靴修理方法の解説

  • どんな方法で、貴方の大切な靴が修理されるか知ってますか?

    ここでは、代表的な修理作業を解説します。

    一般の方は修理作業は御存知ないと思いますし、どの様な修理をするのか心配される方も少なくありません。そこで、当店の修理作業を写真を使って簡単に説明させて頂きます。また、お客様から御要望の多い御自分で確認できる、靴健康診断チェックポイントもまとめます。

    代表的な靴修理作業

    スポーツシューズのかかと(その1)
    日常生活の中で出番が多い靴ですが、履きやすさを優先するので、かかとは削れやすい材料で製造され、寿命は短いです。更に、購入価格も安くなっていますので痛んだら買い直すのが普通と思われるかも知れませんが、実際は修理に持ち込まれる方は多いです。
    スポーツシューズのかかと(その2)
    日常生活の中で出番が多い靴ですが、履きやすさを優先するので、かかとは削れやすい材料で製造され、寿命は短いです。更に、購入価格も安くなっていますので痛んだら買い直すのが普通と思われるかも知れませんが、実際は修理に持ち込まれる方は多いです。 この場合は、土台まで削れている状態です。
    高級紳士靴のかかと(土台まで削れた状態)
    革底の高級紳士靴ですが、かかと部分が土台まで削れてしまっています。この土台部分が削れる状態で平気で歩いている方が多いですが、異常な状態ですので早く修理を依頼して下さい。
    婦人用カジュアルシューズのかかと
    直せないと思われている方が多いですが、案外修理できます。
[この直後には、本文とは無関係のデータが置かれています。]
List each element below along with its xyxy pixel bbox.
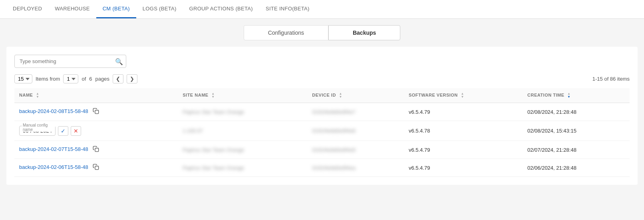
pages-label: pages [95,76,109,82]
table-row: Manual config name 06 Feb 2024 ✓ ✕ 1.100… [14,121,630,141]
search-container: 🔍 [14,55,630,68]
cell-name-1: backup-2024-02-08T15-58-48 [14,103,178,121]
main-content: 🔍 15 25 50 Items from 1 2 3 4 5 6 of 6 p… [6,47,638,185]
version-text-1: v6.5.4.79 [409,109,430,115]
nav-item-logs-beta[interactable]: LOGS (BETA) [136,0,183,18]
sort-down-name: ▼ [36,95,39,99]
next-page-button[interactable]: ❯ [127,74,137,83]
cell-creation-1: 02/08/2024, 21:28:48 [523,103,630,121]
cell-site-name-4: Papirus Star Team Orange [178,159,307,177]
total-pages: 6 [89,76,92,82]
sort-arrows-site[interactable]: ▲ ▼ [211,92,215,99]
device-id-blurred-2: 0191f4e8d0e9f4e8 [312,128,355,134]
col-header-name: NAME ▲ ▼ [14,88,178,103]
backup-link-1[interactable]: backup-2024-02-08T15-58-48 [19,108,88,114]
page-size-select[interactable]: 15 25 50 [14,74,32,83]
cell-device-id-1: 0191f4e8d0e9f4e7 [307,103,404,121]
table-header: NAME ▲ ▼ SITE NAME ▲ ▼ DEVICE ID [14,88,630,103]
col-header-software-version: SOFTWARE VERSION ▲ ▼ [404,88,523,103]
device-id-blurred-1: 0191f4e8d0e9f4e7 [312,109,355,115]
cell-device-id-2: 0191f4e8d0e9f4e8 [307,121,404,141]
sort-arrows-device[interactable]: ▲ ▼ [339,92,342,99]
prev-icon: ❮ [116,76,120,82]
backup-link-4[interactable]: backup-2024-02-06T15-58-48 [19,164,88,170]
cell-creation-2: 02/08/2024, 15:43:15 [523,121,630,141]
svg-rect-2 [95,166,99,170]
col-header-site-name: SITE NAME ▲ ▼ [178,88,307,103]
nav-item-warehouse[interactable]: WAREHOUSE [48,0,96,18]
nav-item-group-actions-beta[interactable]: GROUP ACTIONS (BETA) [183,0,259,18]
cell-name-3: backup-2024-02-07T15-58-48 [14,141,178,159]
sub-tab-bar: Configurations Backups [0,19,644,47]
cell-creation-3: 02/07/2024, 21:28:48 [523,141,630,159]
of-label: of [81,76,86,82]
device-id-blurred-3: 0191f4e8d0e9f4e9 [312,147,355,153]
cell-device-id-3: 0191f4e8d0e9f4e9 [307,141,404,159]
site-name-blurred-3: Papirus Star Team Orange [183,147,244,153]
edit-confirm-button[interactable]: ✓ [58,126,68,136]
nav-item-deployed[interactable]: DEPLOYED [6,0,48,18]
page-number-select[interactable]: 1 2 3 4 5 6 [63,74,78,83]
creation-time-3: 02/07/2024, 21:28:48 [527,147,576,153]
table-body: backup-2024-02-08T15-58-48 Papirus Star … [14,103,630,177]
top-navigation: DEPLOYED WAREHOUSE CM (BETA) LOGS (BETA)… [0,0,644,19]
svg-rect-1 [95,148,99,152]
edit-field-label: Manual config name [22,123,55,132]
cell-name-2: Manual config name 06 Feb 2024 ✓ ✕ [14,121,178,141]
cell-site-name-1: Papirus Star Team Orange [178,103,307,121]
creation-time-4: 02/06/2024, 21:28:48 [527,165,576,171]
items-from-label: Items from [36,76,60,82]
version-text-2: v6.5.4.78 [409,128,430,134]
creation-time-1: 02/08/2024, 21:28:48 [527,109,576,115]
sort-down-active: ▼ [567,95,570,99]
site-name-blurred-4: Papirus Star Team Orange [183,165,244,171]
table-row: backup-2024-02-07T15-58-48 Papirus Star … [14,141,630,159]
search-icon: 🔍 [115,58,123,65]
search-input[interactable] [14,55,126,68]
edit-cancel-button[interactable]: ✕ [71,126,81,136]
prev-page-button[interactable]: ❮ [113,74,123,83]
table-row: backup-2024-02-08T15-58-48 Papirus Star … [14,103,630,121]
cell-version-3: v6.5.4.79 [404,141,523,159]
version-text-3: v6.5.4.79 [409,147,430,153]
copy-icon-1[interactable] [93,109,99,115]
cell-version-2: v6.5.4.78 [404,121,523,141]
cell-site-name-2: 1.100.07 [178,121,307,141]
svg-rect-0 [95,110,99,114]
table-row: backup-2024-02-06T15-58-48 Papirus Star … [14,159,630,177]
cell-name-4: backup-2024-02-06T15-58-48 [14,159,178,177]
search-button[interactable]: 🔍 [115,57,123,65]
creation-time-2: 02/08/2024, 15:43:15 [527,128,576,134]
cell-device-id-4: 0191f4e8d0e9f4ea [307,159,404,177]
search-input-wrapper: 🔍 [14,55,126,68]
edit-container: Manual config name 06 Feb 2024 ✓ ✕ [19,126,173,136]
site-name-blurred-2: 1.100.07 [183,128,203,134]
tab-configurations[interactable]: Configurations [244,25,328,40]
edit-field-wrapper: Manual config name 06 Feb 2024 [19,126,56,136]
cell-version-4: v6.5.4.79 [404,159,523,177]
version-text-4: v6.5.4.79 [409,165,430,171]
next-icon: ❯ [130,76,134,82]
backup-link-3[interactable]: backup-2024-02-07T15-58-48 [19,146,88,152]
pagination-row: 15 25 50 Items from 1 2 3 4 5 6 of 6 pag… [14,74,630,83]
backups-table: NAME ▲ ▼ SITE NAME ▲ ▼ DEVICE ID [14,88,630,177]
pagination-left: 15 25 50 Items from 1 2 3 4 5 6 of 6 pag… [14,74,137,83]
copy-icon-3[interactable] [93,147,99,153]
nav-item-cm-beta[interactable]: CM (BETA) [96,0,136,18]
sort-arrows-creation[interactable]: ▲ ▼ [567,92,570,99]
col-header-device-id: DEVICE ID ▲ ▼ [307,88,404,103]
pagination-summary: 1-15 of 86 items [592,76,630,82]
cell-site-name-3: Papirus Star Team Orange [178,141,307,159]
sort-arrows-version[interactable]: ▲ ▼ [461,92,464,99]
device-id-blurred-4: 0191f4e8d0e9f4ea [312,165,355,171]
tab-backups[interactable]: Backups [328,25,400,40]
nav-item-site-info-beta[interactable]: SITE INFO(BETA) [259,0,316,18]
col-header-creation-time: CREATION TIME ▲ ▼ [523,88,630,103]
site-name-blurred-1: Papirus Star Team Orange [183,109,244,115]
sort-arrows-name[interactable]: ▲ ▼ [36,92,39,99]
copy-icon-4[interactable] [93,165,99,171]
cell-creation-4: 02/06/2024, 21:28:48 [523,159,630,177]
cell-version-1: v6.5.4.79 [404,103,523,121]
特に女性用靴は底・かかとが薄いので、早め早めの修理を御依頼して頂ければ、手遅れにならないのでお薦めです。
    紳士靴(ショートブーツ)のハーフソール(滑り止め)
    紳士用ショートブーツは、耐久性・デザイン性の向上の為にグッドイヤー製法又は、マッケイ製法で製造されているのが普通です。靴底に縫い目があればグッドイヤー製法、或いはマッケイ製法です。両方とも縫い糸が切れてしまうと、底が剥がれる事は同じです。底が剥がれるのを防止、つまり糸が切れるのを防止する為に、靴底にラバーハーフソール或いは革ハーフソールを貼るのが一般的です。
    紳士靴の革ハーフソール
     

     

     

     

     

    婦人靴(パンプス)のハーフソール(滑り止め)
    お客様が婦人用靴、特にパンプスのハーフソール貼りに求られる事は

    ①全体のシルエットを崩さない
    ②コバが見た目に目立たない
    ③簡単に剥がれないです。

    その為に、当店は多くのハーフソールを用意していますし、シルエットを崩さない様に腕を磨いています。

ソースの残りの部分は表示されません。